It’s always kind of fun to see famous people, even when they’re not that interesting. I’m not sure why. I can remember acting like a groupie at a rock concert when a I saw Dukakis at a rally back in high school. Yes, that Dukakis. And yes, I must have been an odd girl. Still, it is fun to see personalities in real life and we’ve spotted a string of “B” list celebs in the last week or so.
First it was Jamie Oliver. You know the young Brit chef who is kind of cute but not really. We stumbled onto his book signing in Borough Market on our last day ın London. Since the book was bigger than our backpacks, we passed on the signing, but stood around long enough to watch him flirt with his fans.
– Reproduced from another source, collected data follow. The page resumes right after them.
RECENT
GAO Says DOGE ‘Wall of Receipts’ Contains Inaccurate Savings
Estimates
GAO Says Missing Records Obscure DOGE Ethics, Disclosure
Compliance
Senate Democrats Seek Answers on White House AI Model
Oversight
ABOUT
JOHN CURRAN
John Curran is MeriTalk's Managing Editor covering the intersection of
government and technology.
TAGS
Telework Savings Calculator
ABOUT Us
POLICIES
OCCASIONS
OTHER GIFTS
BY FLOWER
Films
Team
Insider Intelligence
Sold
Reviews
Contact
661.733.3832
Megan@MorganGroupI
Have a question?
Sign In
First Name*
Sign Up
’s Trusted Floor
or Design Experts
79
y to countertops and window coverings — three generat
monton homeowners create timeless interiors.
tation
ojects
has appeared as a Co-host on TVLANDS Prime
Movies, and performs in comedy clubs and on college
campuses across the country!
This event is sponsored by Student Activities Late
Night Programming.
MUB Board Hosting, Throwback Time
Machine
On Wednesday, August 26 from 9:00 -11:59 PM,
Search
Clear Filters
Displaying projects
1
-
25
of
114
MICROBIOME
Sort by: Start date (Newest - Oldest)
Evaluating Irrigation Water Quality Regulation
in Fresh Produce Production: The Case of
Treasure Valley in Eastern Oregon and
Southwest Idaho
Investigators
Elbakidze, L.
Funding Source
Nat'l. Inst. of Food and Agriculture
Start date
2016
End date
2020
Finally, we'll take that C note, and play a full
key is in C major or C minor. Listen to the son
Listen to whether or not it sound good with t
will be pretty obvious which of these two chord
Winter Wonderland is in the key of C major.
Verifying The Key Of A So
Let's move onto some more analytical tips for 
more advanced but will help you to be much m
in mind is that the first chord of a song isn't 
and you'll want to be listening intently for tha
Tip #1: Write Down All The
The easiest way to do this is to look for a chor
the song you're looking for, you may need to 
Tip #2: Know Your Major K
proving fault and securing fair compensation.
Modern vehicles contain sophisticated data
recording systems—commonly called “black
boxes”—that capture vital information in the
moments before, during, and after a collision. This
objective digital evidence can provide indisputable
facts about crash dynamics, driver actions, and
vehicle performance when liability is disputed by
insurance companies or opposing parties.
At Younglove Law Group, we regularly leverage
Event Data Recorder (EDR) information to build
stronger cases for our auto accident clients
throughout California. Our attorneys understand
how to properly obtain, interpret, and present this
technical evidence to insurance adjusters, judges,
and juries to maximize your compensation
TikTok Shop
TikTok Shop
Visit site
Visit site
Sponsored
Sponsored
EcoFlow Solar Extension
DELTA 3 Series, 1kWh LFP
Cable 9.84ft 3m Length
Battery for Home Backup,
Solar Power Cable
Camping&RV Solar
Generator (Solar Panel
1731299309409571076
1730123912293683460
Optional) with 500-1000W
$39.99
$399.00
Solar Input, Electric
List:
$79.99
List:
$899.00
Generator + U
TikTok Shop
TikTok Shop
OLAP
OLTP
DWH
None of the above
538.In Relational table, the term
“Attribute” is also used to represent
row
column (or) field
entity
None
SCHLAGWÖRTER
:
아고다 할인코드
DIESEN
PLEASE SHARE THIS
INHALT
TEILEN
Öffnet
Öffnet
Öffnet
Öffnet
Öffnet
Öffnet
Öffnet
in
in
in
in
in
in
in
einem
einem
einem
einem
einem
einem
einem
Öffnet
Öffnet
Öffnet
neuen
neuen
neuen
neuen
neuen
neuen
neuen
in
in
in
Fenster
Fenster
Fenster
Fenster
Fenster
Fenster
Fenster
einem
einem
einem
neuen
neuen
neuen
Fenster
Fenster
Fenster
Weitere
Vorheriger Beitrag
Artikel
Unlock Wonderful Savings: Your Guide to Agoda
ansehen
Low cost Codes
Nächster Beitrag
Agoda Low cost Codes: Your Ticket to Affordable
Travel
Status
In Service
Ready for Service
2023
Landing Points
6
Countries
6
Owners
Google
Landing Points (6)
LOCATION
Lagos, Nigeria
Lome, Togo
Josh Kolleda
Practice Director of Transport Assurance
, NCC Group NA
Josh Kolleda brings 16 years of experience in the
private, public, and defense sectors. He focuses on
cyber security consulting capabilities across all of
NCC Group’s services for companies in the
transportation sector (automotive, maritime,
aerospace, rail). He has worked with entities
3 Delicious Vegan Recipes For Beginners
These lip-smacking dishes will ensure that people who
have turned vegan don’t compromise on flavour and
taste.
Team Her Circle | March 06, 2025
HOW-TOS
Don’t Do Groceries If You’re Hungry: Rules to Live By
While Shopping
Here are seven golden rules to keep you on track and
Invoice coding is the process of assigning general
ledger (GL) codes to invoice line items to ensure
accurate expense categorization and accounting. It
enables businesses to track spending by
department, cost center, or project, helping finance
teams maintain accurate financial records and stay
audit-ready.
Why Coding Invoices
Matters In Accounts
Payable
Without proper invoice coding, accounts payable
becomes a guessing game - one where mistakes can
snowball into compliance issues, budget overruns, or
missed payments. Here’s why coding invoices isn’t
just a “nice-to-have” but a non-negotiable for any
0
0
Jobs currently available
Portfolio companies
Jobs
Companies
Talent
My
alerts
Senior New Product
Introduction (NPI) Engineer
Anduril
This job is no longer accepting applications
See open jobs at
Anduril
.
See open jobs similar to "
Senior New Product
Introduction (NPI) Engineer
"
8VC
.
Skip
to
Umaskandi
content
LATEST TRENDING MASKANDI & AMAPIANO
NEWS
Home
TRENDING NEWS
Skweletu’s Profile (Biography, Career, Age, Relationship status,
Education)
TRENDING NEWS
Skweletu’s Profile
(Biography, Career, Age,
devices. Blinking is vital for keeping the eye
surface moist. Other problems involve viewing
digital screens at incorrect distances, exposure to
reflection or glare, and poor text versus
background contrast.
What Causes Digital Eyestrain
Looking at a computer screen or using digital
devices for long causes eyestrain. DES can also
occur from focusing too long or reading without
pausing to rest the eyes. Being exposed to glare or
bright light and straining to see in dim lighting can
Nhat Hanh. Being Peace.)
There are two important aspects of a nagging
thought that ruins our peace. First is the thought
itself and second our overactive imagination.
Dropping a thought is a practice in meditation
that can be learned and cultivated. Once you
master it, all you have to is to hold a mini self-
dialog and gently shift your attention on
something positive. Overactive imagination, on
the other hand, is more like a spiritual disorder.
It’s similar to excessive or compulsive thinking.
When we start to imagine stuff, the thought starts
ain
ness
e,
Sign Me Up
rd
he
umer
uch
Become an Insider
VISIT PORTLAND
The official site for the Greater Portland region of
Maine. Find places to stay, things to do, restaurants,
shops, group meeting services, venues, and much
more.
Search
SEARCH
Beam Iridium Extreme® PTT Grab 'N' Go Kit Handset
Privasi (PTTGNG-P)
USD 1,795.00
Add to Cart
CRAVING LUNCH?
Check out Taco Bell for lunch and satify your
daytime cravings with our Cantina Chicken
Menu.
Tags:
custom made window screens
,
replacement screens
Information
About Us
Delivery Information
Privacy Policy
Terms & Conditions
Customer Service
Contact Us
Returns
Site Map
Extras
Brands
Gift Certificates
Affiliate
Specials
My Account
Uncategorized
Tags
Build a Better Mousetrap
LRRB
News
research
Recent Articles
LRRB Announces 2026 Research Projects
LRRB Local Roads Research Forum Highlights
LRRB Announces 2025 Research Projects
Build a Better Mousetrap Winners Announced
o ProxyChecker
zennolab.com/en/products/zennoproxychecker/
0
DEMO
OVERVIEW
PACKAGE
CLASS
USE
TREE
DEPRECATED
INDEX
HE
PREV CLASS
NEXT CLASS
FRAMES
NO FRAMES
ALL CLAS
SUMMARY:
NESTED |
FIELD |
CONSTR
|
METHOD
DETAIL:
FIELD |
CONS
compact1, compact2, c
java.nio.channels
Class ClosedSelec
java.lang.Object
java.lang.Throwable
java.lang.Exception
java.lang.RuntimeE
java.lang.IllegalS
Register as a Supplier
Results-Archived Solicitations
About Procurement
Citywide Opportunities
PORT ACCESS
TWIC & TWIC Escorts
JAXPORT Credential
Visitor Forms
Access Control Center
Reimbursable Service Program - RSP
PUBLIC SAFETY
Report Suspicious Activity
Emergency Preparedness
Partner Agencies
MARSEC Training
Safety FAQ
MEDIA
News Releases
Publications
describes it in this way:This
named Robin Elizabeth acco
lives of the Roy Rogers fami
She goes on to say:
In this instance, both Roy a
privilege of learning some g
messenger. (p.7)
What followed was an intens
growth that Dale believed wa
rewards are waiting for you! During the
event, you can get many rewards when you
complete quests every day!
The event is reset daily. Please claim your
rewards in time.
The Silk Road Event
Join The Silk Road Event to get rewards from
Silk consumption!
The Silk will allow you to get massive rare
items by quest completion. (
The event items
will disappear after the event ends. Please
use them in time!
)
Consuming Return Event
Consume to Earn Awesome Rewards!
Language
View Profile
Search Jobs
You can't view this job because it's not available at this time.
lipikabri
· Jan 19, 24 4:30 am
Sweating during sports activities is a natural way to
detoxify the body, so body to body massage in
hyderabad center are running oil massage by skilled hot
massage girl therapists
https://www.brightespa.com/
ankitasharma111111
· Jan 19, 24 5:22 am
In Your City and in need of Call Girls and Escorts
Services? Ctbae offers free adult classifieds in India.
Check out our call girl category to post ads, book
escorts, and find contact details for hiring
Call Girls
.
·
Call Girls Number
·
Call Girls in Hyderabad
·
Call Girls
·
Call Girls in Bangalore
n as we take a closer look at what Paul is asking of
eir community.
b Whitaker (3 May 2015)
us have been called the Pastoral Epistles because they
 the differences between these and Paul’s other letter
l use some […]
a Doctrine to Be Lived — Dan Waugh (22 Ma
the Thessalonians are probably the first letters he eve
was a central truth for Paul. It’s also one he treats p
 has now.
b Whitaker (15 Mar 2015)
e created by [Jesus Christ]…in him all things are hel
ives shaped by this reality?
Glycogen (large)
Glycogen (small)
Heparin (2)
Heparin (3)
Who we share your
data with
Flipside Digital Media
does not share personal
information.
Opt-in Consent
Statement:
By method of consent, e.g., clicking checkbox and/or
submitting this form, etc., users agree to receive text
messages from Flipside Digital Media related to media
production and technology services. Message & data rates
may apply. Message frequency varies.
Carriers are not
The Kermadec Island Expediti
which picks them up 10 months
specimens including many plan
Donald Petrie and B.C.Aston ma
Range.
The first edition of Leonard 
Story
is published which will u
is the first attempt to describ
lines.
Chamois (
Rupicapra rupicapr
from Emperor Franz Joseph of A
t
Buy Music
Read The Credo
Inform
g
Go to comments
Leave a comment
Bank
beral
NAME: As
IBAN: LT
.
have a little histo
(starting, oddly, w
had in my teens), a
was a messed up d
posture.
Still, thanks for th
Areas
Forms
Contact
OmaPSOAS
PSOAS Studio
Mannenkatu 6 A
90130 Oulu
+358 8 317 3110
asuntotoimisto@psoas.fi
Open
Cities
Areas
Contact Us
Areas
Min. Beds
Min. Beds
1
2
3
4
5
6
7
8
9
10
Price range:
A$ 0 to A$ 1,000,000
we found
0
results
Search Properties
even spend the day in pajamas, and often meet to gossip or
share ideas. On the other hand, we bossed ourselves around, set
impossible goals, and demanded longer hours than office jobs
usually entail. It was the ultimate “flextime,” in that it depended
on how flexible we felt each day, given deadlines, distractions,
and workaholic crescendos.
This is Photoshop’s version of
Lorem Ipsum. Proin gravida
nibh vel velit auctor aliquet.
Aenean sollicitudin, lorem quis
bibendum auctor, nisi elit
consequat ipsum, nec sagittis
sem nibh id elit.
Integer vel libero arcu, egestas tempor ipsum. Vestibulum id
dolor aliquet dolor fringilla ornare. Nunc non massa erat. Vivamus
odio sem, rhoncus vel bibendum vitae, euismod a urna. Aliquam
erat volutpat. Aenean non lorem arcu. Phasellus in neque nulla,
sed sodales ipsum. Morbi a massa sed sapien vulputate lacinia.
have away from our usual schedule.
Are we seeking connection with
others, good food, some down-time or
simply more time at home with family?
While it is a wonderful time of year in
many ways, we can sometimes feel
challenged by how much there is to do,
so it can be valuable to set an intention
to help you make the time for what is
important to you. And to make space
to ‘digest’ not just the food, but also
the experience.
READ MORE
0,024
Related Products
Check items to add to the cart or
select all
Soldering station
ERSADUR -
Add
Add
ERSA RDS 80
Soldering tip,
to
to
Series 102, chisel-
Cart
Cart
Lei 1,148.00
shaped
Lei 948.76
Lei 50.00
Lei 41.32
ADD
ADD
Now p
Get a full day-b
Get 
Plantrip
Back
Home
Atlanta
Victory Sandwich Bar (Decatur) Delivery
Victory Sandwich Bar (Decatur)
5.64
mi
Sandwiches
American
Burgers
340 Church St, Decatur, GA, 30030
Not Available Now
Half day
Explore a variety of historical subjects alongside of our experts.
The next sighting came later that day as we sat down at a restaurant in Heathrow Airport. I looked over and saw a clean cut, middle age guy in sensible brown shoes, khaki pants, white shirt, red tie and blue blazer. Kind of looks like a politician. Hey, that’s Kucinich. Dave of course didn’t believe me, and since his back was turned he couldn’t catch a good glimpse of him. Dave taunted me to go over and talk to him, but what would I say? “Hey there Mr. Kucinich. I have a lot of respect for you, but never vote for you for Presıdent.” Or Dave’s suggestion was, “Hey there. So what’s it like to meet Hillary?” So while we sat around thinking of inappropriate things to say to him, all the while arguing if it was really him at all, I think my continous staring probably unnerved him. He took his food to go and bolted for the gate.
Our last sighting came as we were kicking back in the shade just outside the ticket gate at Petra. In the distance we saw a good looking black man talking with one of the guards from the gate – clearly getting, or trying to get, some kind of special treatment. Hmm. Not tall enough and not enough bling to be an NBA player. As he walked past us to the gate office, Dave and I both caught a good glimpse of him. Hey, I’ve seen that guy in something. He was very striking, and definitely ignoring the nosy onlookers. Somehow Dave came up with the name Delroy Lindo. I’d never heard of him, but I certainly recognized this guy. Again, it just didn’t seem right to walk up to him and say “I know I’ve seen you in movies but who are you?” Or better yet, “So what’s it like to meet Jet Li?” So we let him go in peace, but if he was looking to keep a low profile maybe he should have left his driver and SUV at the gate and taken a donkey like all the other tourists.